WHAT THIS TASK INVOLVES ::
Beginning at the line that contains "32-164 健康増進法に基づき、管理栄養士を置かなけ", output each line exactly through the end of the records, and drop any pictures.

THE DATA ::
········

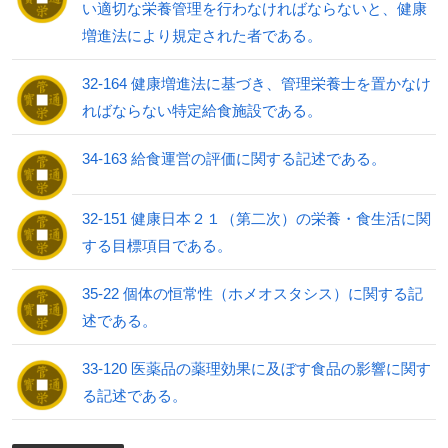
い適切な栄養管理を行わなければならないと、健康
増進法により規定された者である。
32-164 健康増進法に基づき、管理栄養士を置かなけ
ればならない特定給食施設である。
34-163 給食運営の評価に関する記述である。
32-151 健康日本２１（第二次）の栄養・食生活に関
する目標項目である。
35-22 個体の恒常性（ホメオスタシス）に関する記
述である。
33-120 医薬品の薬理効果に及ぼす食品の影響に関す
る記述である。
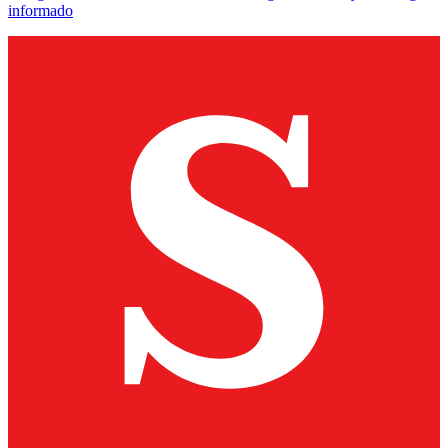
informado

········

ANSWER AREA ::
32-164 健康増進法に基づき、管理栄養士を置かなけ
ればならない特定給食施設である。
34-163 給食運営の評価に関する記述である。
32-151 健康日本２１（第二次）の栄養・食生活に関
する目標項目である。
35-22 個体の恒常性（ホメオスタシス）に関する記
述である。
33-120 医薬品の薬理効果に及ぼす食品の影響に関す
る記述である。
informado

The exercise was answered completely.